Alyssa Quinn, United States, 2022, Ink on paper

Lucy goes to a disco at the museum, and begins to forget who she is. She wants to know what makes us human. The museum labels suggest it might be skull shape, language ability, an upright gait, recognition of the self, or the ability to hold a child’s hand. In Habilis, Lucy makes a catalogue of other Lucys. She is trying to build a roadmap of her past. In the museum, the labels try to make a catalogue of human experience. What makes a good label? What did you think of the book?


I really enjoyed the way Quinn plays with the specifics of the museum label format, expertly toeing the line between the reality of a museum label and the needs of the story. The series of repeated/revisited Antelope Metapodial Bone labels would make me go wild if a real-world museum was bold enough to put in a gallery, and I did go wild over the revised and expanded label in Quinn’s novel, once I realized what was happening. A museum label is quite often an authoritative voice, fixed in time, and unable to support amendment, counter-narrative, or expansion, without, in most cases, an intervention as drastic as a gallery closure, or a future exhibition. (Unless we’re getting really cutting edge with community curation or multiplicity of labeling). To have a label with the same title and topic revisited and repeated really gets to the crux of the story’s themes – language, and what we can say with it are ever-changing and can be unstable; authority and subjectivity can erode over time.

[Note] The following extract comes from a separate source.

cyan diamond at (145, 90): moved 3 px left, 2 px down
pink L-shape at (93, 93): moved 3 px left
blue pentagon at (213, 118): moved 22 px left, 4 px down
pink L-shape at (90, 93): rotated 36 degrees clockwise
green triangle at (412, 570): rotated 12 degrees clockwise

In the same vein, Quinn plays with real-world museum attempts to make a museum label less authoritative, more inviting towards discussion. Several of the labels in the story end with a question to the museum audience (and, perhaps, the reader). When these questions appeared, it always got a chuckle out of me for their familiarity. In writing museum labels, these sorts of end questions are often written with complete sincerity, an invitation to the reader to answer the question to themself, or the group they came with. They are an attempt to disrupt the museum-as-complete-authority model and to honor the responses and thoughts of the visitor. Just as often, (in my experience) the questions are hastily added on at the end of the ideation process, in an “oh shit, we forgot about the visitor engagement! Quick, put a question at the end!” panic. I was never quite sure which of the two methods Quinn was deploying in the labels of Habilis, and that question was a fun one to sit with. Are the questions at the end of the labels lightly teasing the Museum, Lucy, or me? Or is nobody being teased, and the labels are engaging with the reader with the same level of earnestness as the first kind of museum label writer?

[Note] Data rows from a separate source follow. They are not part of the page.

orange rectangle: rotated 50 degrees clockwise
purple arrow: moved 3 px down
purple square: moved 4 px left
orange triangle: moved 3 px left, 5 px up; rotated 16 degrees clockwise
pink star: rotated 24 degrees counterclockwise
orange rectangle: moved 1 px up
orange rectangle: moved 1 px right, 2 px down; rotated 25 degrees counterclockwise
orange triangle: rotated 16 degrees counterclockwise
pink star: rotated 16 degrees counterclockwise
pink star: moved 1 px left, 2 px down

The theme of authority and subjectivity is also present in the sudden shift near the end of the book. Habilis leaves Lucy and the museum labels behind for a time, as one label gives way to a long timeline section detailing paleoanthropologist Mary Leakey’s thoughts and discoveries. While this is a significant format change late in the book, it is a thematic continuation of Quinn’s engagement with the institution of the Museum. The Museum can be a disco space after hours, or a building that encourages learning and question asking. It can also be a violence, built on colonial legacies, often filled by colonial looting (see the British Museum, but also, more likely than not, almost any museum with any sort of anthropological collections in Europe, Canada, or the United States). It can be a place where one singular voice is authoritative, and a multiplicity of others are erased, purposefully or accidentally. The Leakeys had access to Olduvai Gorge owing to British colonial rule of Tanganyika, with the type specimen for Homo habilis being found a just over a year before Tanganyika (now part of Tanzania) gained independence, after all.

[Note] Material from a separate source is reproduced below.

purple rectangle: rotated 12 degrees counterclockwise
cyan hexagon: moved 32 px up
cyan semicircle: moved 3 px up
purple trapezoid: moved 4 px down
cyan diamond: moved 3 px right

In the timeline section, Quinn also explores the gaps in a museum (or the archive, which is a similar seat of institutional power), through the inclusion of entries about Sukhjinder Saleem. I’m a little torn on how I felt about the inclusion of Sukhjinder Saleem. The narrator indicates that they tried to pair Leakey’s voice with that of one of the Indian indentured laborers who built railroads across colonial Kenya when it was the East Africa Protectorate, who were mistreated, and often worked to death. To this end, we get Saleem, who the narrator later confesses is largely an invention in specifics, built out of what broad general information was available, so sparse and bare were the archive records about these workers. This is a true and historical fact, that colonialism made invisible the labor, lives, and names of so many of the colonized.

I suppose ultimately what I’m wrestling with is less the text itself, and the tension inherent to historical reality and the reparative power of imagining backwards. Is the invention of a man — even if the narrator lets us know an invention has taken place — worthwhile if it is meant to fill a gap, to indicate that the gap is even there, or is this a sort of trick, a further erasure of men who we cannot ever know? Does the fiction of Sukhjinder Saleem push away the reality of a nameless man working under colonial rule, even while trying to illuminate it? Ultimately, I think the book asks the reader to ponder these questions, I’m just not quite sure if it’s wholly successful in the asking, for me at least. Maybe I would feel more so that it was if the whole book had been the timeline, split between Leakey and Saleem, rather than the last third of the book. And maybe I wouldn’t. That’s conjecture about a book that doesn’t exist.

Regardless, I think thematically Habilis is overall very poignant and very successful in the myriad of themes it is trying to cover, and that the different formats of the book are a joy to read, and lent a lot of power to Lucy’s story of trying to make sense of her life and herself.